The question deserves an answer. Several answers, really.
The first is that different people read information with different levels of skill and understanding. Auto accidents, for instance: "Fifty-two percent reported they were 5 miles or less from home, and an astounding 77 percent reported they were within 15 miles of home." Some people read this and decide it is much safer to be on the highway in another state than to be in your own neighborhood. Other people realize that they do most of their driving close to home. Even if they are driving 50 miles away, they have to pass through the 'statistical zone of death' to get there. The statistic is meaningless.

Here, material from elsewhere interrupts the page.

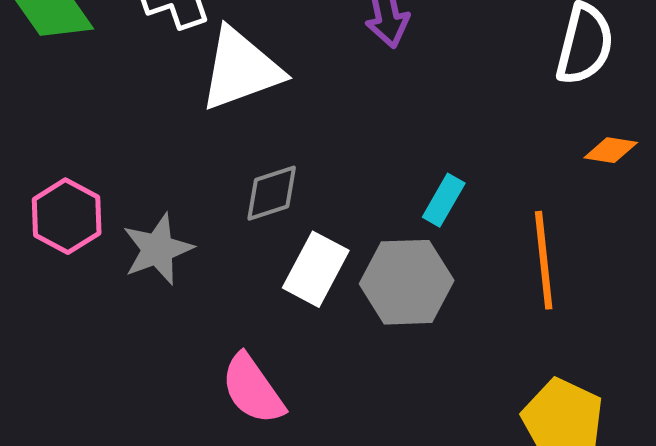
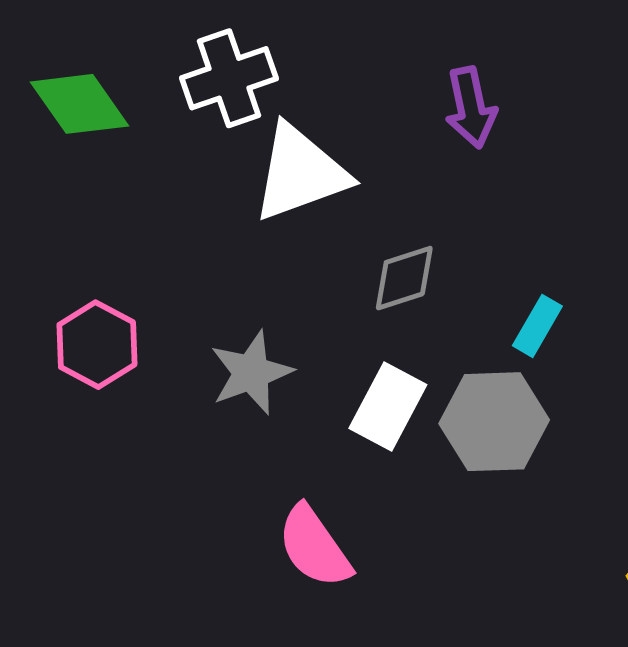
gray diamond: (272, 193) -> (404, 278), moved
gray star: (158, 249) -> (251, 373), moved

Not only is there skill in reading the data, there are very intelligent people who filter information through very different paradigms: The war in Iraq has cost more American lives than any war the under thirty set can remember. It is a huge tragedy and the bloodbath of their lives. A more historical perspective will compare it to single days or battles in other wars and the data, the raw number, will have different meaning and impact.
Then there are sources of information- anyone with access to TV, radio, papers and the internet have access to the information that everyone else does... but they don't access it the same way. No matter how much you deny it, consciously or unconsciously you are cherry-picking your sources to agree with your world view. I can find sources that say global warming is happening and is caused by fuel emissions. I can also find articles from many of the same organization from the seventies saying that the same emissions were bringing on the next Ice Age.

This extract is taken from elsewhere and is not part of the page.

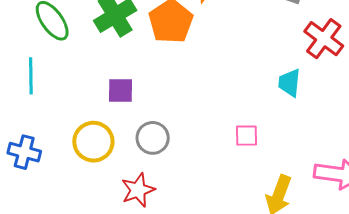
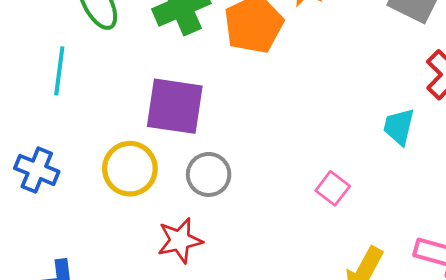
purple square: (120, 91) -> (175, 106), size x1.6
pink square: (247, 136) -> (333, 188), turned 30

(And these two sources of difference, paradigm and choice of sources can blend such that if my primary source on Iraq are e-mails from soldiers there
But possibly the biggest is that people who live different lives and are exposed to different populations see different results from the same things.

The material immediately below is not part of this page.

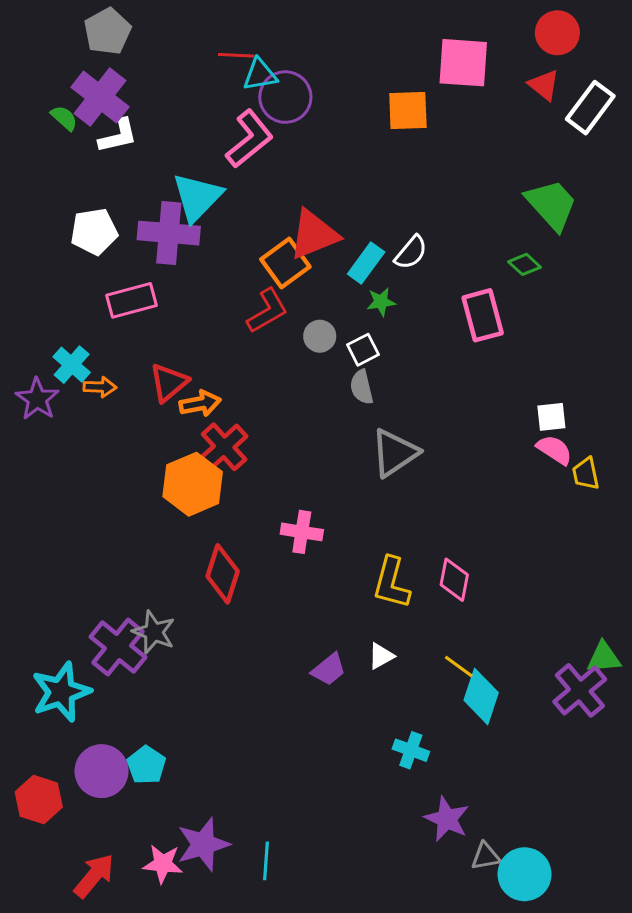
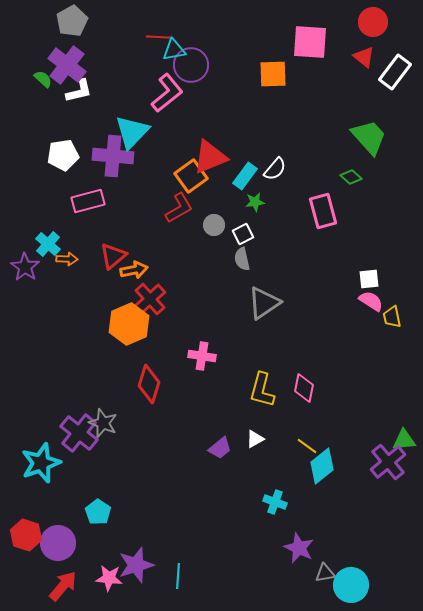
cyan diamond: (481, 696) -> (322, 466), turned 33
purple circle: (102, 771) -> (58, 543), moved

Why are college professors generally for relaxed immigration laws and for government aid and cops, in general are against both?
It's because we see different outcomes. The college professor sees the students who worked hard, took advantage of what was offered and used it to create good and productive lives. Sometimes against great odds and defeating incredibly negative circumstances. They see the good that the programs do.
The cops deal, every day, with the people who took advantage of what was offered to increase their ability to harm or to evade responsibility for their actions.
The programs that allow a young man from Mexico who illegally crossed the border to find a job, get health care for his children, become an asset to his community, pay taxes and have children who go to colleges and make America stronger are exactly the same programs that allow cartels of drug dealers to pack their organizations with relatives from the home country and rule through fear and traditions that were imported right along with them.
The programs that allow a struggling single mother to care for her children and keep them fed and get them to school and give them a chance at a life are the exact same program that enables teen age boys to have contests on who can father the most illegitimate children before graduating from high school, and do so with absolutely no responsibility or penalties.
This is important. Sometimes the argument arises because the friend has a colleague who really made it in life with a little help paid for by the government... and you have either just delivered or just buried a baby addicted two two drugs and underweight with no functioning parent and that, the birth or the burial, were also paid for by the government.